SHANGHAI/SINGAPORE (Reuters) – China’s securities watchdog is asking brokerages to restrict leverage available to hedge funds that borrow large sums of money via a complex derivative business to trade stocks, three sources told Reuters.
Hedge funds using the so-called DMA-Swap strategy were told by their brokers late on Wednesday to start limiting leveraged bets, two sources who received notices from regulators said.
A source at one of China’s big brokerages confirmed the guidance, citing regulators’ concern over market risks.
Through the DMA-Swap, hedge funds can borrow up to $4 against every $1 they deposit with the broker in the margin account, while also skirting regulatory borrowing limits by having such trades sit on brokers’ books.
The new restrictions come after China’s securities watchdog vowed to strengthen supervision and prevent risks in a volatile stock market.
Yi Huiman, chairman of the China Securities Regulatory Commission (CSRC) told a conference on Wednesday that regulators would “strictly guard against excessive leverage, and gradually reduce the size of leveraged trades to a reasonable level.”
The CSRC did not reply to a request from Reuters for comment.
Sources told Reuters in September that regulators were probing brokerages for data around the DMA-Swap business.
Hedge fund managers received notices from their brokerages after trading closed on Wednesday asking them to cap their DMA-Swap business at current levels, two sources said.
A brokerage source said that the new guidance effectively prevents expansion of the DMA-Swap business, which Chinese media says has grown to roughly 400 billion yuan ($54.94 billion).
In a typical deal, hedge funds deploying long-short equity strategies buy shares and sell stock index futures with borrowed money through DMA. The swap, wherein funds get to reap gains from the trade, while brokers earn interest, sits on the books of brokerages.

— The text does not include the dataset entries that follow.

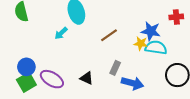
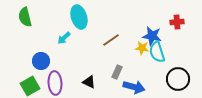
cyan semicircle: (156, 48) -> (157, 52), turned -115
blue circle: (26, 67) -> (41, 61), moved
purple ellipse: (52, 79) -> (55, 83), turned 55

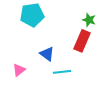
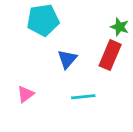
blue triangle: (47, 54) -> (67, 59), moved, turned 35

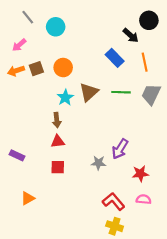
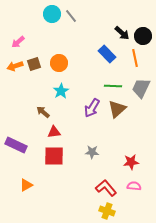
gray line: (28, 17) -> (71, 16), moved
black circle: (149, 20) -> (143, 36), moved
cyan circle: (56, 27) -> (52, 14), moved
brown triangle: (89, 92) -> (117, 109), moved
brown arrow: (57, 120) -> (43, 112), moved, turned 136
purple arrow: (120, 149) -> (92, 108), moved
purple rectangle: (17, 155) -> (16, 145), size x1.5
red square: (58, 167) -> (54, 156), size x1.5

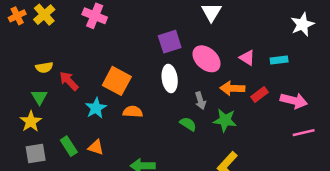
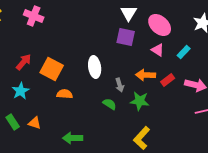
purple square: (170, 42) -> (126, 37), moved, turned 30
pink ellipse: (207, 59) -> (160, 25), moved
cyan rectangle: (279, 60) -> (184, 52), turned -40
red arrow: (69, 81) -> (24, 62), moved, turned 84
cyan star: (96, 108) -> (21, 91), moved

The business has been popular as annualised returns of some DMA-Swap products exceed 150%, an eye-popping contrast to a domestic stock market struggling to steady in a wobbly economic backdrop.
Those returns have spurred a social media outcry against funds profiting from bleak market conditions.
Analysts have cautioned that a combination of heavy leverage and sudden, unexpected market movements could burn investors, hurt brokerages, and trigger market disorder.
CSRC Chairman Yi on Wednesday attributed previous market crises – including China’s 2015 stock market crash – to leverage getting out of control.
“Only by putting leverage under control, can we ensure market stability over the long term”, he said.